**WORK ITEM:**
You are asked to filter the data below and copy every line holding "vazdušne".

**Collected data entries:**
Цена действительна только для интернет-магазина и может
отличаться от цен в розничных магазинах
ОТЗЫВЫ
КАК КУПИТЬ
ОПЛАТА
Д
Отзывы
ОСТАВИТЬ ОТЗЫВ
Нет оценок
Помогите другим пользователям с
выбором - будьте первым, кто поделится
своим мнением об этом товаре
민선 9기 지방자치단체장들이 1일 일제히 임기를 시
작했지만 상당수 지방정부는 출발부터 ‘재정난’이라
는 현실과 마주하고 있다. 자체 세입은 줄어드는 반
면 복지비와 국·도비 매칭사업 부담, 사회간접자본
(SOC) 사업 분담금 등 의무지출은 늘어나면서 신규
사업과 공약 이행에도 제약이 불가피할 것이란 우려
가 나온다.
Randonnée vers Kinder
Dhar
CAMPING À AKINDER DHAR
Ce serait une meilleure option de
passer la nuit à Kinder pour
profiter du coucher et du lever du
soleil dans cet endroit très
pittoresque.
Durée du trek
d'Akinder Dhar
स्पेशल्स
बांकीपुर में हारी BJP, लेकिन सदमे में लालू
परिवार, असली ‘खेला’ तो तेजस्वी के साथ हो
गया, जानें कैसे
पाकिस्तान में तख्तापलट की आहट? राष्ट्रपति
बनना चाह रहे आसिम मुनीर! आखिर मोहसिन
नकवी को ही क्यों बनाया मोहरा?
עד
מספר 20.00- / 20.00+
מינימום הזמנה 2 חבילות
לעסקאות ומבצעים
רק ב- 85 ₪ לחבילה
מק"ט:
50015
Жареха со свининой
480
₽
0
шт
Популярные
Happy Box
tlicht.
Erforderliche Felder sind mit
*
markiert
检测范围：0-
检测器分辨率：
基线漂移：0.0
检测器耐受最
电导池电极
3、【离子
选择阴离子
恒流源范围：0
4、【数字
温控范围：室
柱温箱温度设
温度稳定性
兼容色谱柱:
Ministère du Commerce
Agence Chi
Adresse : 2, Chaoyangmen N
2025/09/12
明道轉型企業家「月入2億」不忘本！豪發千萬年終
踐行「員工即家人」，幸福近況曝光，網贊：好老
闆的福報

* * *

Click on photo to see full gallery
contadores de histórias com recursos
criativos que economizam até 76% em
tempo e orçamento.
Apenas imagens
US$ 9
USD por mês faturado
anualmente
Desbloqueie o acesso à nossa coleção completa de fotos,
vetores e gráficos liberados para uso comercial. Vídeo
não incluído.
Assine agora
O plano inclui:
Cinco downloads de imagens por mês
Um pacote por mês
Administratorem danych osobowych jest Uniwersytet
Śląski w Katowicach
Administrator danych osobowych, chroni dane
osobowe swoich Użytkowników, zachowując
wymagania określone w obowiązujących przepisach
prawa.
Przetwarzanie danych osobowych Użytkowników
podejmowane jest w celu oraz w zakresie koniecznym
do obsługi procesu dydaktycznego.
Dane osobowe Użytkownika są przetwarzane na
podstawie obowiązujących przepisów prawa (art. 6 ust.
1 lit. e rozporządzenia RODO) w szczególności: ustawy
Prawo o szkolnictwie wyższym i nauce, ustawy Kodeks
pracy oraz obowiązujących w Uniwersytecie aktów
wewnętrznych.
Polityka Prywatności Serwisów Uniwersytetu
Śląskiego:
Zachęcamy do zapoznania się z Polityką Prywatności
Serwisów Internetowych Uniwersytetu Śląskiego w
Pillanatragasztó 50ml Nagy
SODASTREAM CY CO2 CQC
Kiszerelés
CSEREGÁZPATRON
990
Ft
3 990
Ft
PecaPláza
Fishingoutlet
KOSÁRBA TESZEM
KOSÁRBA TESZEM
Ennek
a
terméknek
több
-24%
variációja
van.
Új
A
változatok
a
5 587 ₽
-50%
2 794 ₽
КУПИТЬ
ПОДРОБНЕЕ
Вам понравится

...

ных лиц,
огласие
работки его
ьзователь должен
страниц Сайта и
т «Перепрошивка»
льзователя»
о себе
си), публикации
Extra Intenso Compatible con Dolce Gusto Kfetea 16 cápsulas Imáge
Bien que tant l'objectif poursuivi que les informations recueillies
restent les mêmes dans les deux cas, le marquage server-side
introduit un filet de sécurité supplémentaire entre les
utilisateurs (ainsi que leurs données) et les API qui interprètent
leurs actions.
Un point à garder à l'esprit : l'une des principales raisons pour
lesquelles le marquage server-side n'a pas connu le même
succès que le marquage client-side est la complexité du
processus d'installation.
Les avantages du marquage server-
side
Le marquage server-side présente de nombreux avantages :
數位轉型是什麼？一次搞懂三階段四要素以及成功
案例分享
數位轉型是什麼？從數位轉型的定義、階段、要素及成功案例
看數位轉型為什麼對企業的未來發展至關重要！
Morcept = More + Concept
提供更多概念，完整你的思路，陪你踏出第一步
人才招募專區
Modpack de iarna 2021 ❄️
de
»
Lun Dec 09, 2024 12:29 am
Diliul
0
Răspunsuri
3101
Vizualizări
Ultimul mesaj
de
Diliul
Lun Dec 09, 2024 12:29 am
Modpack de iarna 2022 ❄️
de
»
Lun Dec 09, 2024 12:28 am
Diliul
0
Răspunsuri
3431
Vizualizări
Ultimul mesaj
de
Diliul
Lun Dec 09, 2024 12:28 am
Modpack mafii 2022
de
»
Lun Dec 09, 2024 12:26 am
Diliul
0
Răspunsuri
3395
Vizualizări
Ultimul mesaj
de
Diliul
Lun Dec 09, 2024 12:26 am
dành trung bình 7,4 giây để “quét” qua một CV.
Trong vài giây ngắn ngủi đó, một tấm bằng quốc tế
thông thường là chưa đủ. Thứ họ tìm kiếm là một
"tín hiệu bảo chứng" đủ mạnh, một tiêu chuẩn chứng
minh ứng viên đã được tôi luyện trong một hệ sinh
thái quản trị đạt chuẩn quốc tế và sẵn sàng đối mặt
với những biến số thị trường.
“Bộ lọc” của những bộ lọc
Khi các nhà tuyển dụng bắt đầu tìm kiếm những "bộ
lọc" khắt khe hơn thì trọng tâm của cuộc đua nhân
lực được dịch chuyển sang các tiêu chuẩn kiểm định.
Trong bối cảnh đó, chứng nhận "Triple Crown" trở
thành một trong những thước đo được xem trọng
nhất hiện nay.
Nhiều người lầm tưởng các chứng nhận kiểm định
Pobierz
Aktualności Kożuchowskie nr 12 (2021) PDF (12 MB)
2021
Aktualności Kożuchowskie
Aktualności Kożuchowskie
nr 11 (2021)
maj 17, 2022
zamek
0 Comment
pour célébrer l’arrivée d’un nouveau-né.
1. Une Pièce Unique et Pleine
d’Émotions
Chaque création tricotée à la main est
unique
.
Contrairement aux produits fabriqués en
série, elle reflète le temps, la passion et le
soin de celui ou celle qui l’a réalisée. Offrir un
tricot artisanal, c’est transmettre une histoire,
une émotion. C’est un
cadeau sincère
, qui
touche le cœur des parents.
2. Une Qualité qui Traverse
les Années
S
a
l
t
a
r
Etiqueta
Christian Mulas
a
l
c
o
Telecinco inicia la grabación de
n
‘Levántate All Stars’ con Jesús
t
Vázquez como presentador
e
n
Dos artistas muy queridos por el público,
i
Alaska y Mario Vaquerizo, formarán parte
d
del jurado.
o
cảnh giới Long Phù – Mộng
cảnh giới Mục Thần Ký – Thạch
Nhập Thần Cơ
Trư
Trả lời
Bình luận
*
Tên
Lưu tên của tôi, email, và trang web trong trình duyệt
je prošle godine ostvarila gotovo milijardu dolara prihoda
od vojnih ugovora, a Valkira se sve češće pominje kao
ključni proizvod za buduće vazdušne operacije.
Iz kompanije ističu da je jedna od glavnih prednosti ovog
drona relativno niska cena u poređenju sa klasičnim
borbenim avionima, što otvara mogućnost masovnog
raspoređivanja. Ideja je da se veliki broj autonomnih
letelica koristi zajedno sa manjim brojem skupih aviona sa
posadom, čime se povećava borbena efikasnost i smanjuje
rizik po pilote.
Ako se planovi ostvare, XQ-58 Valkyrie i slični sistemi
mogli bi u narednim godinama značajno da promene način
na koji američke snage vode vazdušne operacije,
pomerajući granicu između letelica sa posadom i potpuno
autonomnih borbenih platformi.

**RESPONSE TO THE TASK:**
ključni proizvod za buduće vazdušne operacije.
na koji američke snage vode vazdušne operacije,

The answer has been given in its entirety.